FastAPI for ML inference

How to use FastAPI for machine learning inference, Docker-ized and deployed using Kubernetes

Feb 28, 2023 5 min read

TL;DR

FastAPI is a great way to quickly get a REST API running in development for machine learning model inference.
It’s easy to Dockerize it and deploy it to Kubernetes for production.
It uses Python types to automatically do validation and generate OpenAPI docs that are interactive.
Here’s a demo repo: BrianSigafoos/docker-fastapi-ml-inference that should be fully working locally and is deployable to Kubernetes as well
It easy to follow security best practices for Kubernetes, including running as a non-root user on an immutable file system

Why FastAPI?

FastAPI is fast to build, iterate, and deploy. It uses Python types to automatically do validation and generate OpenAPI docs that are interactive. For machine learning model inference, it’s a great way to quickly get a REST API running in development.
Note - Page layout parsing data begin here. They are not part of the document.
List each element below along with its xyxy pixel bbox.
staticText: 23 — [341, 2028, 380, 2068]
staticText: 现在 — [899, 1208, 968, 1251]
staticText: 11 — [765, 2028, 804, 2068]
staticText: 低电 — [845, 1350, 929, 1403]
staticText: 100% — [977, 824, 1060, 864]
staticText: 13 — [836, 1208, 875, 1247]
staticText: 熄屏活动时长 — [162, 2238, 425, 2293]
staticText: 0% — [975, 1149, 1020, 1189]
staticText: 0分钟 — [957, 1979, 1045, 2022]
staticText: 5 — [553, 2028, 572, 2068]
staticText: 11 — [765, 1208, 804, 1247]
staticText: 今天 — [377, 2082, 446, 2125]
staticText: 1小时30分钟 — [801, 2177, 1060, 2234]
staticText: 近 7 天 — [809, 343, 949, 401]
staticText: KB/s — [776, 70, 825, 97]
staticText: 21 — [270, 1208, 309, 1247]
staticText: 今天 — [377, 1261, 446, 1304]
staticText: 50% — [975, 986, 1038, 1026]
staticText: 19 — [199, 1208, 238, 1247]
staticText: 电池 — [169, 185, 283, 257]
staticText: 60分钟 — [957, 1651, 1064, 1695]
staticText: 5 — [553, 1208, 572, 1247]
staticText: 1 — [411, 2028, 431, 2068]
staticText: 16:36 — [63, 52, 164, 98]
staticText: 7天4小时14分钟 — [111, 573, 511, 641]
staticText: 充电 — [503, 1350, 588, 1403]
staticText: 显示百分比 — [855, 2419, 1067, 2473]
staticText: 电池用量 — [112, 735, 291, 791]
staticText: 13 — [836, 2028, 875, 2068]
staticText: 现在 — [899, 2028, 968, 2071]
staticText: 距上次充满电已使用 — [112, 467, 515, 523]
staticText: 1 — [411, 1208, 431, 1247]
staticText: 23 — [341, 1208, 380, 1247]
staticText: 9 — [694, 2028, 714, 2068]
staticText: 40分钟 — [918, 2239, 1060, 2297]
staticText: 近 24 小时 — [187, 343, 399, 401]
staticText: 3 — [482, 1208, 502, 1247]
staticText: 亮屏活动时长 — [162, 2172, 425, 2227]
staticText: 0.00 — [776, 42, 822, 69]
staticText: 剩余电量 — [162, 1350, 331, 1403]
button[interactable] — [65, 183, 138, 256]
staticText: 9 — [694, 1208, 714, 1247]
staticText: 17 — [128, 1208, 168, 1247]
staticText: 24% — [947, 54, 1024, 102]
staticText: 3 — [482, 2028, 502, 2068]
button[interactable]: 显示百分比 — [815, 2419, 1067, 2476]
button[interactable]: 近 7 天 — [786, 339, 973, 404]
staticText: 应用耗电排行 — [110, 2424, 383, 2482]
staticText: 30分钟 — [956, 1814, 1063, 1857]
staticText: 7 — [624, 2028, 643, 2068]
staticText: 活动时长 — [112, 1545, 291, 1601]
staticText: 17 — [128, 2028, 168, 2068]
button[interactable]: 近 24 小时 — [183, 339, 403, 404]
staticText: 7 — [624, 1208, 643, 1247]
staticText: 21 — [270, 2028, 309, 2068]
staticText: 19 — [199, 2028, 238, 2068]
It’s also easy and fast to Dockerize it and deploy it to Kubernetes for production.

The power of Python type hints

From the FastAPI docs:

By declaring parameters with type hints, you get:

Editor support
Type checks

And FastAPI uses the same declarations to:

Define requirements: request path parameters, query parameters, etc.
Convert data: from the request to the required type
Validate data: coming from each request:
Generate automatic errors returned to the client when the data is invalid.
Document the API using OpenAPI in an interactive UI, ie no need for Postman, just use your browser to test the API

FastAPI setup

Check our main.py in the demo repo here for this example of setting up FastAPI with a redirect to the auto-built /docs.

Plus 2 simple health check endpoints, one for the load balancer and one for the app.

import os
from datetime import datetime, timezone

from fastapi import FastAPI
from starlette.responses import RedirectResponse

from app.env import load_env_vars

app = FastAPI()

load_env_vars()

booted_at = {}


@app.on_event("startup")
def startup_event():
    booted_at["time"] = datetime.now(timezone.utc)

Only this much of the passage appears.